Friday 21 December 2018

DOWNHILL


on our second year into dating, i was beginning my second year second semester. luckily for me, the body was only weak, i did not have any complications. i was devastated, the fact that i had killed my child made me go crazy. to limit my craziness i smoked a lot of weed. now weed was my best friend, when i smoked it, everything made sense.
tee and i had not yet fought but after that abortion, we fought and argued all the time and the fact that we lived in the same house did not help. i blamed him for the abortion, coz i kept thinking that if i had not met him, i would still be a virgin, i would not have had sex and hence i would not have killed my baby.
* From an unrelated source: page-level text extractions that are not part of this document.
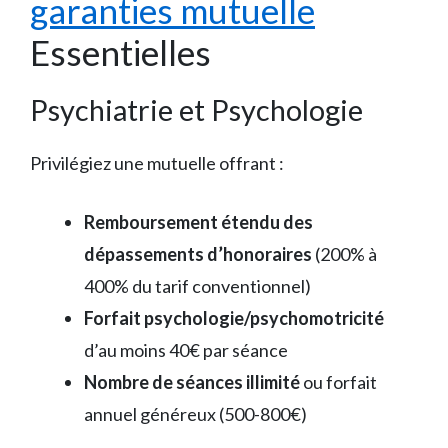
garanties mutuelle
Essentielles
Psychiatrie et Psychologie
Privilégiez une mutuelle offrant :
Remboursement étendu des
dépassements d’honoraires
(200% à
400% du tarif conventionnel)
Forfait psychologie/psychomotricité
d’au moins 40€ par séance
Nombre de séances illimité
ou forfait
annuel généreux (500-800€)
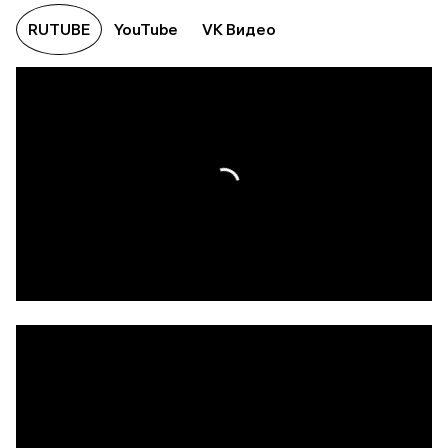
RUTUBE
YouTube
VK Видео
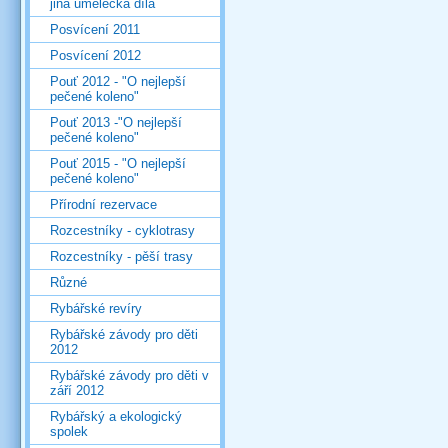
jiná umělecká díla
Posvícení 2011
Posvícení 2012
Pouť 2012 - "O nejlepší
pečené koleno"
Pouť 2013 -"O nejlepší
pečené koleno"
Pouť 2015 - "O nejlepší
pečené koleno"
Přírodní rezervace
Rozcestníky - cyklotrasy
Rozcestníky - pěší trasy
Různé
Rybářské revíry
Rybářské závody pro děti
2012
Rybářské závody pro děti v
září 2012
Rybářský a ekologický
spolek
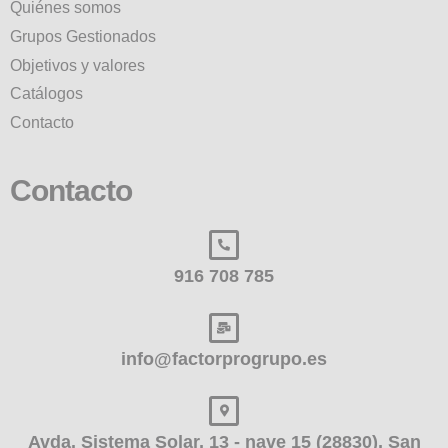
Quiénes somos
Grupos Gestionados
Objetivos y valores
Catálogos
Contacto
Contacto
916 708 785
info@factorprogrupo.es
Avda. Sistema Solar, 13 - nave 15 (28830), San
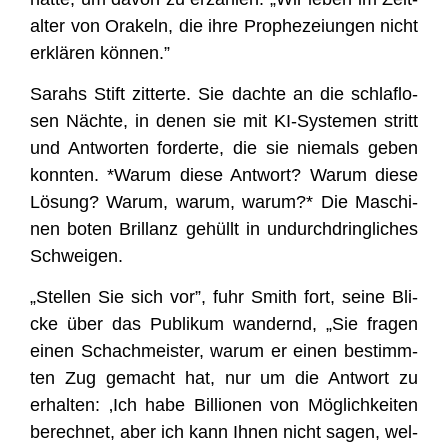
al­ter von Ora­keln, die ihre Pro­phe­zei­un­gen nicht
erklä­ren können.”
Sarahs Stift zit­ter­te. Sie dach­te an die schlaf­lo­
sen Näch­te, in denen sie mit KI-Sys­te­men stritt
und Ant­wor­ten for­der­te, die sie nie­mals geben
konn­ten. *War­um die­se Ant­wort? War­um die­se
Lösung? War­um, war­um, war­um?* Die Maschi­
nen boten Bril­lanz gehüllt in undurch­dring­li­ches
Schweigen.
„Stel­len Sie sich vor”, fuhr Smith fort, sei­ne Bli­
cke über das Publi­kum wan­dernd, „Sie fra­gen
einen Schach­meis­ter, war­um er einen bestimm­
ten Zug gemacht hat, nur um die Ant­wort zu
erhal­ten: ‚Ich habe Bil­lio­nen von Mög­lich­kei­ten
berech­net, aber ich kann Ihnen nicht sagen, wel­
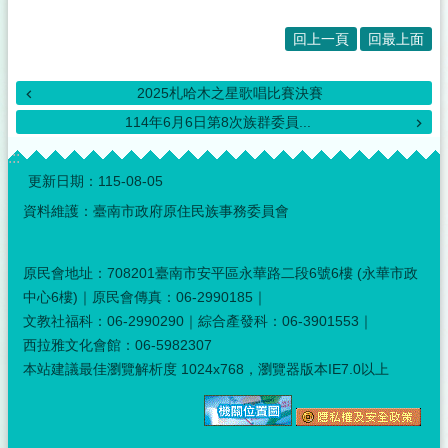
回上一頁
回最上面
2025札哈木之星歌唱比賽決賽
114年6月6日第8次族群委員...
:::
更新日期：
115-08-05
資料維護：臺南市政府原住民族事務委員會
原民會地址：708201臺南市安平區永華路二段6號6樓 (永華市政
中心6樓)｜原民會傳真：06-2990185｜
文教社福科：06-2990290｜綜合產發科：06-3901553｜
西拉雅文化會館：06-5982307
本站建議最佳瀏覽解析度 1024x768，瀏覽器版本IE7.0以上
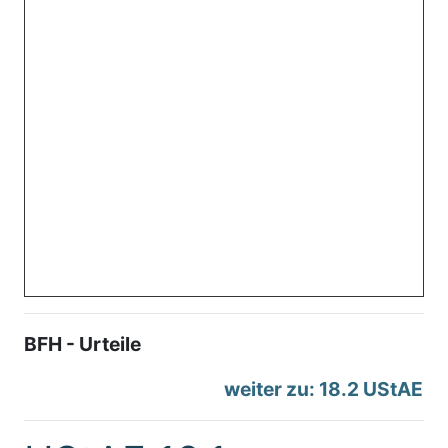
BFH - Urteile
weiter zu: 18.2 UStAE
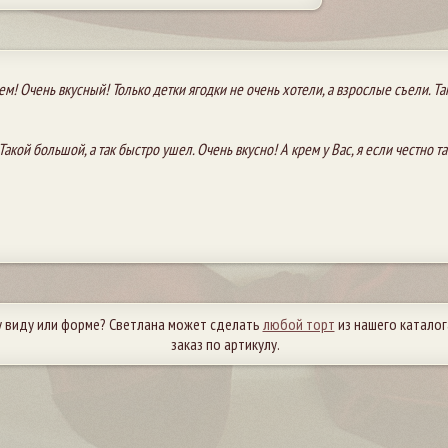
ем! Очень вкусный! Только детки ягодки не очень хотели, а взрослые съели. Т
 Такой большой, а так быстро ушел. Очень вкусно! А крем у Вас, я если честно т
 виду или форме? Светлана может сделать
любой торт
из нашего каталога
заказ по артикулу.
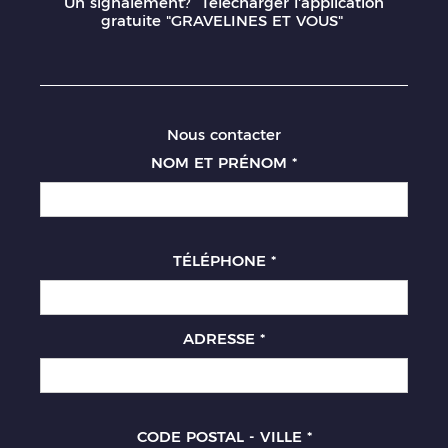
Un signalement? Télécharger l'application
gratuite "GRAVELINES ET VOUS"
Nous contacter
NOM ET PRÉNOM
*
TÉLÉPHONE
*
ADRESSE
*
CODE POSTAL - VILLE
*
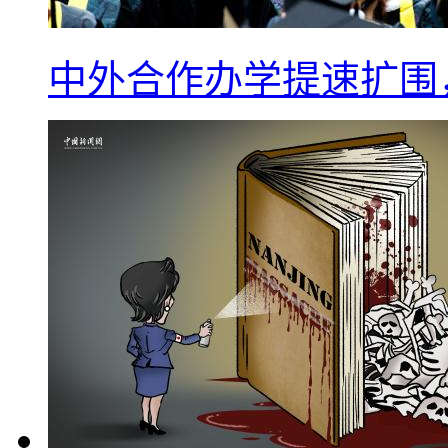
中外合作办学提速扩围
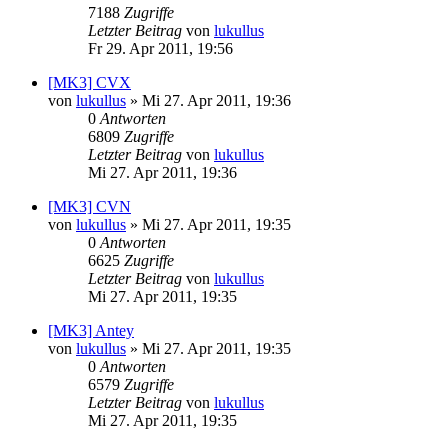
7188
Zugriffe
Letzter Beitrag
von
lukullus
Fr 29. Apr 2011, 19:56
[MK3] CVX
von
lukullus
»
Mi 27. Apr 2011, 19:36
0
Antworten
6809
Zugriffe
Letzter Beitrag
von
lukullus
Mi 27. Apr 2011, 19:36
[MK3] CVN
von
lukullus
»
Mi 27. Apr 2011, 19:35
0
Antworten
6625
Zugriffe
Letzter Beitrag
von
lukullus
Mi 27. Apr 2011, 19:35
[MK3] Antey
von
lukullus
»
Mi 27. Apr 2011, 19:35
0
Antworten
6579
Zugriffe
Letzter Beitrag
von
lukullus
Mi 27. Apr 2011, 19:35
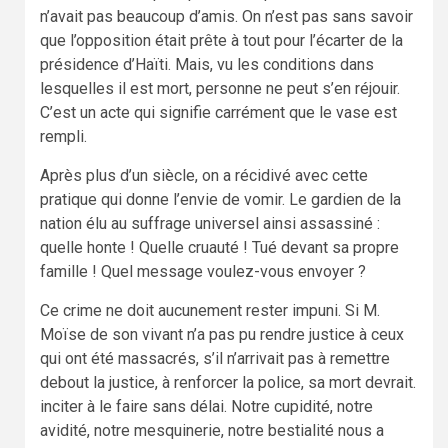
n’avait pas beaucoup d’amis. On n’est pas sans savoir
que l’opposition était prête à tout pour l’écarter de la
présidence d’Haïti. Mais, vu les conditions dans
lesquelles il est mort, personne ne peut s’en réjouir.
C’est un acte qui signifie carrément que le vase est
rempli.
Après plus d’un siècle, on a récidivé avec cette
pratique qui donne l’envie de vomir. Le gardien de la
nation élu au suffrage universel ainsi assassiné :
quelle honte ! Quelle cruauté ! Tué devant sa propre
famille ! Quel message voulez-vous envoyer ?
Ce crime ne doit aucunement rester impuni. Si M.
Moïse de son vivant n’a pas pu rendre justice à ceux
qui ont été massacrés, s’il n’arrivait pas à remettre
debout la justice, à renforcer la police, sa mort devrait.
inciter à le faire sans délai. Notre cupidité, notre
avidité, notre mesquinerie, notre bestialité nous a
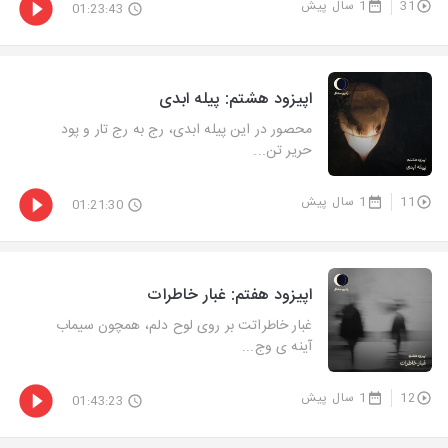
31
1 سال پیش
01:23:43
اپیزود هشتم: پیله ابدی
محصور در این پیله ابدی، رج به رج تار و پود
حریر تن...
11
1 سال پیش
01:21:30
اپیزود هفتم: غبار خاطرات
غبار خاطراتت بر روی لوح دلم، همچون سیماب
آینه ی وج...
12
1 سال پیش
01:43:23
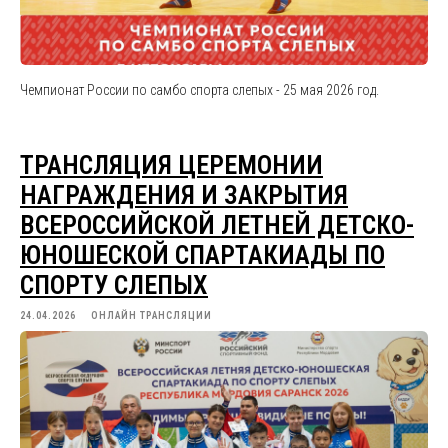
Чемпионат России по самбо спорта слепых - 25 мая 2026 год.
ТРАНСЛЯЦИЯ ЦЕРЕМОНИИ
НАГРАЖДЕНИЯ И ЗАКРЫТИЯ
ВСЕРОССИЙСКОЙ ЛЕТНЕЙ ДЕТСКО-
ЮНОШЕСКОЙ СПАРТАКИАДЫ ПО
СПОРТУ СЛЕПЫХ
24.04.2026
ОНЛАЙН ТРАНСЛЯЦИИ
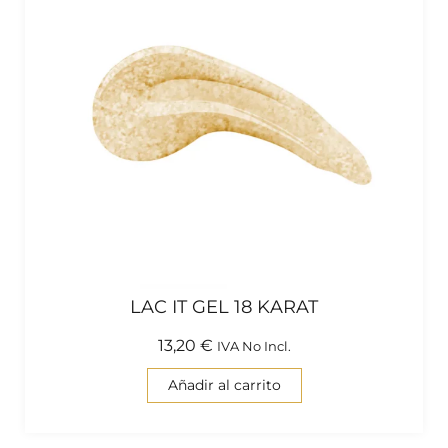
LAC IT GEL 18 KARAT
13,20
€
IVA No Incl.
Añadir al carrito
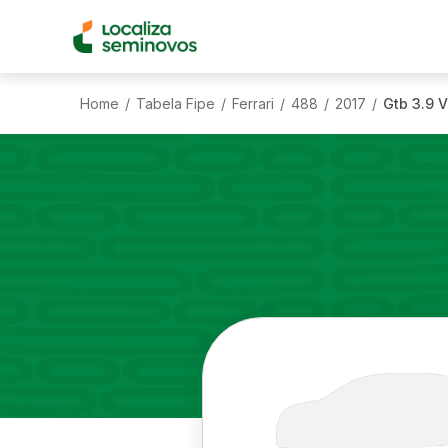
Home
Tabela Fipe
Ferrari
488
2017
Gtb 3.9 
/
/
/
/
/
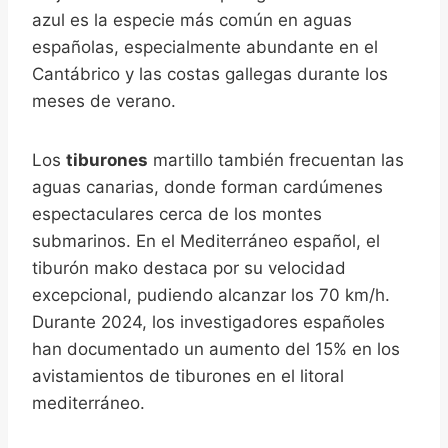
azul es la especie más común en aguas
españolas, especialmente abundante en el
Cantábrico y las costas gallegas durante los
meses de verano.
Los
tiburones
martillo también frecuentan las
aguas canarias, donde forman cardúmenes
espectaculares cerca de los montes
submarinos. En el Mediterráneo español, el
tiburón mako destaca por su velocidad
excepcional, pudiendo alcanzar los 70 km/h.
Durante 2024, los investigadores españoles
han documentado un aumento del 15% en los
avistamientos de tiburones en el litoral
mediterráneo.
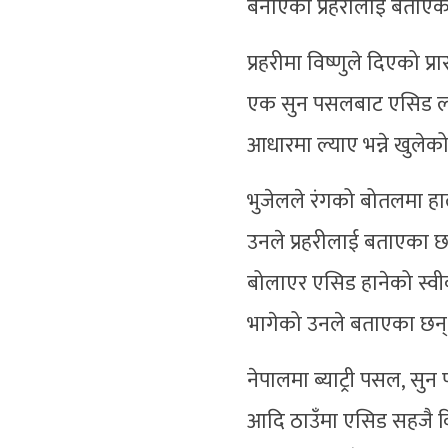
बनाएको प्रहरीलाई बताएक
प्रहरीमा विष्णुले दिएको प
एक सुन पसलबाट एसिड ल्य
आधारमा ल्याए भन्ने खुलेक
भुजेलले रंगको बोतलमा ह
उनले प्रहरीलाई बताएका छन
बोलाएर एसिड हानेको स्वी
भागेको उनले बताएका छन्
नेपालमा ब्याट्री पसल, सुन
आदि ठाउँमा एसिड सहजै क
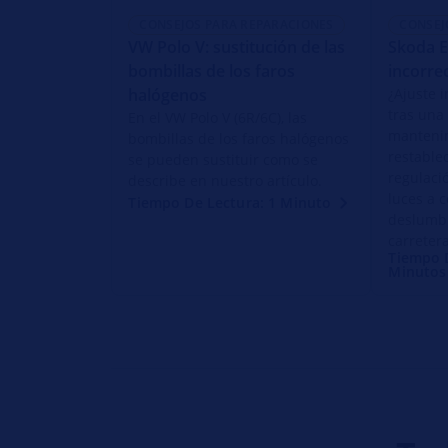
CONSEJOS PARA REPARACIONES
CONSEJ
VW Polo V: sustitución de las
Skoda E
bombillas de los faros
incorre
halógenos
¿Ajuste i
tras una
En el VW Polo V (6R/6C), las
manteni
bombillas de los faros halógenos
restable
se pueden sustituir como se
regulaci
describe en nuestro artículo.
luces a c
Tiempo De Lectura: 1 Minuto
deslumb
carretera
Tiempo D
Minutos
he never complained he just let me rant all i want, i kept telling him that he has a heart of stone. how could he not feel the weight of what we had done. all he said was the deed was done and life has to go on. 
luckily for me i think he understood that i was going through a tough time.  my grades at the university were not doing any better. especially, with the abortion messing with my mind.
i couldn't even leave the house, the only time i left the house was to guy buy and smoke weed, i tried attending a couple of classes but things were never the same again. my social life was now non existence. my friends new something was up but they couldn't tell what, they just kept saying that since i moved in with tee i was different, i was not the same anymore. i could not tell them what i was going through or what i had done, i couldnt bear the judgement, the criticism.
my only luck was that tee was supportive, he kept me sane, tried to make me laugh and somehow when i laughed life made sense again, i told myself that i was meant to go through that journey. it was part of my story in life.